Previously on Necessary Facts:


  1. Michael:

    Great piece. I, too, am a fan, and initially wondered, "How can I find this so appealing, when on the surface, it seems to denigrate intellectuals, and especially, science?"

    My conclusion was, because it doesn't. One reason is, the utter innocence of the humor. It is not mean spirited in the least. There is an unmistakable kinf of innocence that permeates the writing. And in order for comedy to be genuinely funny, it must be based on some seed of truth.

    We tolerate over-normalization, resulting in an exploding DSM, especially in the area of autism. Have we really reached the point in normalization where an extraordinary -ability- to focus on excruciatingly complex details is now seen as a mental disease? Instead of classifying someone as 'autistic', is it too much for the Jr. High sensibilities of the Great Average that runs this tribe to simply conclude, 'Here is someone who is going to be good at things we can't even imagine, much less, execute?' Even if that does not include 'fitting in with the great mass of self-validating cool kids at this endless Jr. High we call "S"ociety?"

    You and I, am sure, have run into plenty of fellow software types who actually dream in code, who come across as lost in their own world sometimes, barely communicative, who are yet, highly talented. And I sense, because they readily do things that the other 28 kids in their past classes can't begin to do, the self-validation of all those B and C students demands of them that they categorize the able as fringe freaks, while they self-award normalcy status to their fellow perseverants(made that up: those who perseverate) on social connectivity as a means of depending on the ability of others for their survival.

    But, that is the nature of majority/minority dynamics. The majority, indeed, gets to define what is normal, when in fact, what it is defining is what is average.

    'Norm'al, however, sounds more upscale than average, and so, the marketing of average as normal.

    See, the average need to self validate themselves as still being exceptional even when clinging to their normalcy.

    I'd love to hear Sheldon's rap on that; But I haven't seen every episode, and he probably already has. I'm sure it was/would be funny.


  2. Prof.
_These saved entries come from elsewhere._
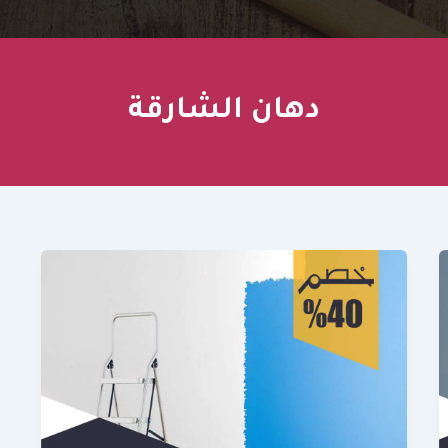
دهان الشارقة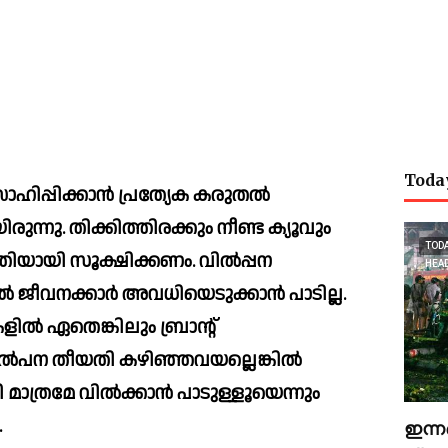
Toda
ാഹിപ്പിക്കാന്‍ പ്രത്യേക കരുതല്‍ 
രുന്നു. തിക്കിത്തിരക്കും നീണ്ട ക്യൂവും 
TOD
ത്തിയായി സൂക്ഷിക്കണം. വില്‍പ്പന 
HEA
ീവനക്കാര്‍ അവധിയെടുക്കാന്‍ പാടില്ല. 
കളില്‍ ഏതെങ്കിലും ബ്രാന്റ് 
 വില്‍പന തീയതി കഴിഞ്ഞവയല്ലെങ്കില്‍ 
ത്രമേ വില്‍ക്കാന്‍ പാടുള്ളൂയെന്നും 
 
ഇന്ന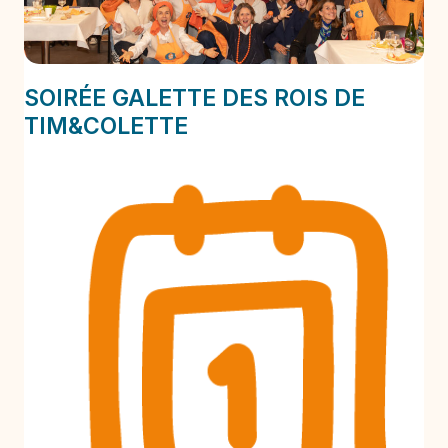
SOIRÉE GALETTE DES ROIS DE
TIM&COLETTE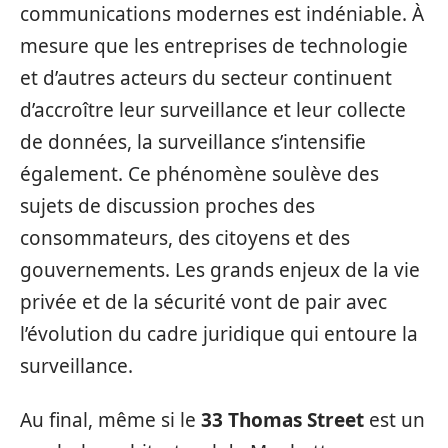
communications modernes est indéniable. À
mesure que les entreprises de technologie
et d’autres acteurs du secteur continuent
d’accroître leur surveillance et leur collecte
de données, la surveillance s’intensifie
également. Ce phénomène soulève des
sujets de discussion proches des
consommateurs, des citoyens et des
gouvernements. Les grands enjeux de la vie
privée et de la sécurité vont de pair avec
l’évolution du cadre juridique qui entoure la
surveillance.
Au final, même si le
33 Thomas Street
est un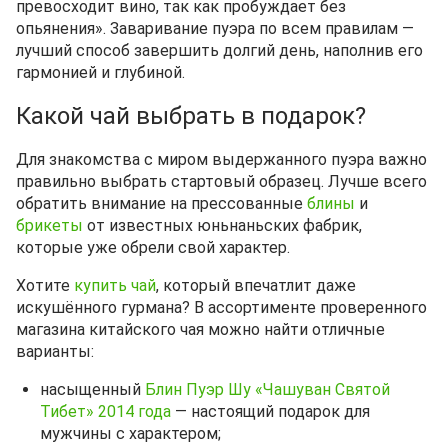
превосходит вино, так как пробуждает без
опьянения». Заваривание пуэра по всем правилам —
лучший способ завершить долгий день, наполнив его
гармонией и глубиной.
Какой чай выбрать в подарок?
Для знакомства с миром выдержанного пуэра важно
правильно выбрать стартовый образец. Лучше всего
обратить внимание на прессованные
блины
и
брикеты
от известных юньнаньских фабрик,
которые уже обрели свой характер.
Хотите
купить чай
, который впечатлит даже
искушённого гурмана? В ассортименте проверенного
магазина китайского чая можно найти отличные
варианты:
насыщенный
Блин Пуэр Шу «Чашуван Святой
Тибет» 2014 года
— настоящий подарок для
мужчины с характером;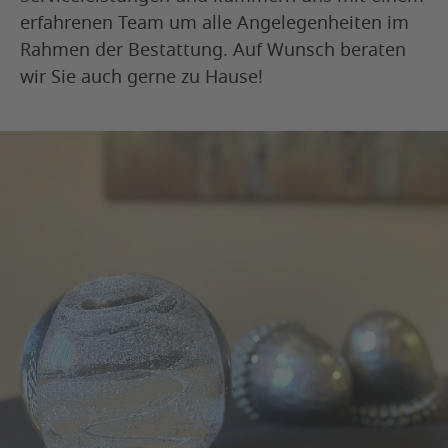
erfahrenen Team um alle Angelegenheiten im
Rahmen der Bestattung. Auf Wunsch beraten
wir Sie auch gerne zu Hause!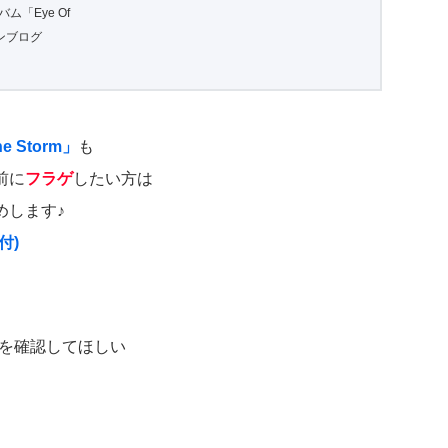
ルバム「Eye Of
ァンブログ
he Storm」
も
前に
フラゲ
したい方は
めします♪
付)
を確認してほしい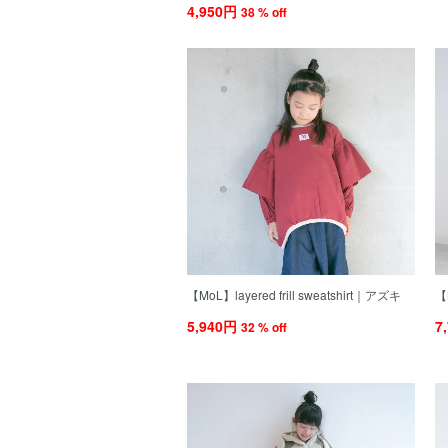
4,950円
38 % off
【MoL】layered frill sweatshirt｜アズキ
【
5,940円
7
32 % off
Gregory Browne emailed in this Comment:
    Nov. 12 Re: The Big Bang Theory

    I think that the primary butt of the humor in the show is not all 4 of the scientist friends, but only Sheldon. (Yes, the others are sometimes butts of jokes, even straightman Leonard, but straightmen and straight women are sometimes the butts of jokes in most comedies, to show that even sensible people are sometimes foolish, but this does not change the fact that they are (most of them) straightmen and straightwomen to which ever character or characters is the primary butt of the humor, and that is Sheldon--and to a lesser extent Howard and Raj, but they are straightmen compared to Sheldon.) Now Sheldon's comical flaw is that he is too specialized--specifically, too narrowly an abstract intellectual, so much so that it makes him out of touch with reality, outside his field of specialization. To some extent, his flaw--and Penny's much lesser flaw as someone who is not well-informed enough about science and other abstract intellectual matters--are the results of the analytic-synthetic dichotomy and related dichotomies, in separting reason, logic and abstract science from reality and from practical matters.